It was hardly shocking that 45 would equate the peaceful protestors with the looters, and that he would order the same crackdowns on the protestors that are normally reserved for rioters: attacks by uniformed agents, teargas and pepper sprays being deployed at will, people being thrown into unmarked vehicles and hauled off to heaven knows where, and in extreme cases, executions in cold blood... at which point, the cycle of violence began anew. America had witnessed these types of tensions bubble over multiple times in recent years, with the most high-profile case happening just outside of St Louis in 2014; even still, and even by America's standards, seeing those scenes unfold across virtually every major city in the US at the exact same time was jarring.

All of this, as you're undoubtedly aware, is happening against the backdrop of an election cycle that is more cynical, scandalous, utterly uninspiring, endlessly horrific, and frankly hell-bound for anyone who had anything at all to do with it than the 2016 version (and let's just say that each and every one of those descriptors would have applied at least ten times over then). I can only imagine that much of the Western world, and really the whole world, is looking at the state of the election in America the same way they're looking at the state of the country itself: in varying degrees of shock, bemusement, anticipation, and horror. It's not terribly easy to find Japanese coverage of America, so I don't know what its view of our country is, but I would assume it's much the same out there as well.
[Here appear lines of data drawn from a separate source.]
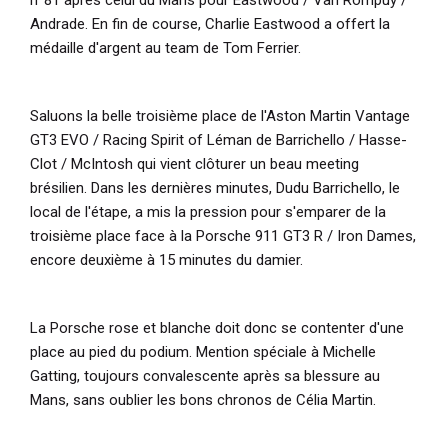
Andrade. En fin de course, Charlie Eastwood a offert la
médaille d'argent au team de Tom Ferrier.
Saluons la belle troisième place de l'Aston Martin Vantage
GT3 EVO / Racing Spirit of Léman de Barrichello / Hasse-
Clot / McIntosh qui vient clôturer un beau meeting
brésilien. Dans les dernières minutes, Dudu Barrichello, le
local de l'étape, a mis la pression pour s'emparer de la
troisième place face à la Porsche 911 GT3 R / Iron Dames,
encore deuxième à 15 minutes du damier.
La Porsche rose et blanche doit donc se contenter d'une
place au pied du podium. Mention spéciale à Michelle
Gatting, toujours convalescente après sa blessure au
Mans, sans oublier les bons chronos de Célia Martin.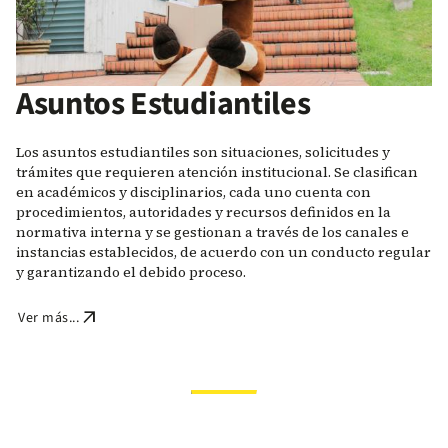
Asuntos Estudiantiles
Los asuntos estudiantiles son situaciones, solicitudes y
trámites que requieren atención institucional. Se clasifican
en académicos y disciplinarios, cada uno cuenta con
procedimientos, autoridades y recursos definidos en la
normativa interna y se gestionan a través de los canales e
instancias establecidos, de acuerdo con un conducto regular
y garantizando el debido proceso.
arrow_outward
Ver más...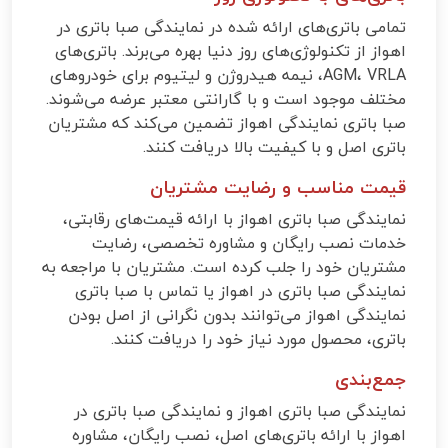
تمامی باتری‌های ارائه شده در نمایندگی صبا باتری در
اهواز از تکنولوژی‌های روز دنیا بهره می‌برند. باتری‌های
AGM، VRLA، نیمه هیدروژن و لیتیوم برای خودروهای
مختلف موجود است و با گارانتی معتبر عرضه می‌شوند.
صبا باتری نمایندگی اهواز تضمین می‌کند که مشتریان
باتری اصل و با کیفیت بالا دریافت کنند.
قیمت مناسب و رضایت مشتریان
نمایندگی صبا باتری اهواز با ارائه قیمت‌های رقابتی،
خدمات نصب رایگان و مشاوره تخصصی، رضایت
مشتریان خود را جلب کرده است. مشتریان با مراجعه به
نمایندگی صبا باتری در اهواز یا تماس با صبا باتری
نمایندگی اهواز می‌توانند بدون نگرانی از اصل بودن
باتری، محصول مورد نیاز خود را دریافت کنند.
جمع‌بندی
نمایندگی صبا باتری اهواز و نمایندگی صبا باتری در
اهواز با ارائه باتری‌های اصل، نصب رایگان، مشاوره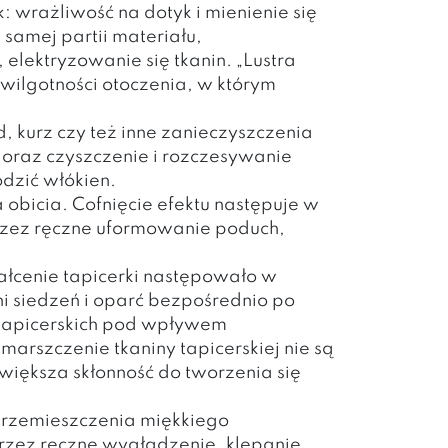
 wrażliwość na dotyk i mienienie się
 samej partii materiału,
, elektryzowanie się tkanin. „Lustra
z wilgotności otoczenia, w którym
, kurz czy też inne zanieczyszczenia
 oraz czyszczenie i rozczesywanie
odzić włókien.
obicia. Cofnięcie efektu następuje w
przez ręczne uformowanie poduch,
łcenie tapicerki następowało w
 siedzeń i oparć bezpośrednio po
 tapicerskich pod wpływem
marszczenie tkaniny tapicerskiej nie są
iększa skłonność do tworzenia się
przemieszczenia miękkiego
rzez ręczne wygładzenie, klepanie,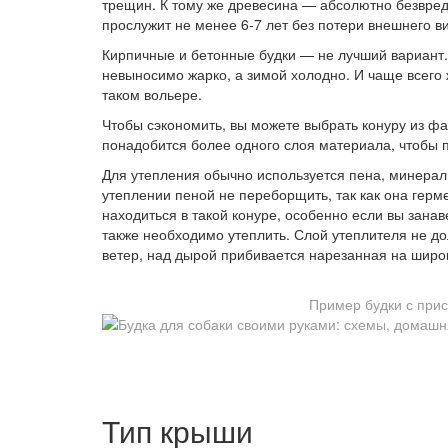
трещин. К тому же древесина — абсолютно безвред
прослужит не менее 6-7 лет без потери внешнего в
Кирпичные и бетонные будки — не лучший вариант.
невыносимо жарко, а зимой холодно. И чаще всего 
таком вольере.
Чтобы сэкономить, вы можете выбрать конуру из ф
понадобится более одного слоя материала, чтобы 
Для утепления обычно используется пена, минерал
утеплении пеной не переборщить, так как она герме
находиться в такой конуре, особенно если вы занав
также необходимо утеплить. Слой утеплителя не д
ветер, над дырой прибивается нарезанная на широк
Пример будки с при
Тип крыши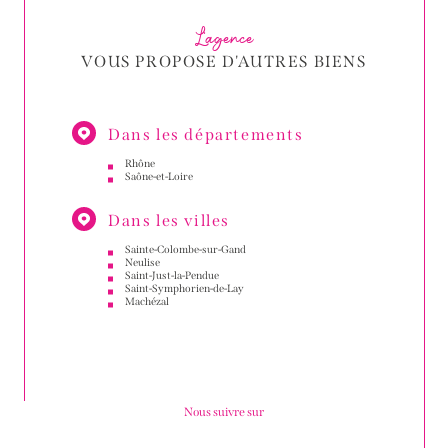
L'agence
VOUS PROPOSE D'AUTRES BIENS
Dans les départements
Rhône
Saône-et-Loire
Dans les villes
Sainte-Colombe-sur-Gand
Neulise
Saint-Just-la-Pendue
Saint-Symphorien-de-Lay
Machézal
Nous suivre sur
I've been reading up on scholars and researchers of authoritarianism, and the experiences of those have personally lived through civil wars, dictatorships, and other forms of societal meltdowns, including those who eventually sought and found refuge in America. They've all been sounding alarms at the highest decibel levels about the same story playing out on these shores. I had long suspected that the US was vulnerable to a nationwide implosion on this scale, but it wasn't until I started seeing all the warnings from those who were intimately familiar with it that I saw how grave the situation really was here.

I'll flat-out say it: The United States, as a nation and as a concept, may have already collapsed at this point. It certainly looks more and more like a failing state with each passing day.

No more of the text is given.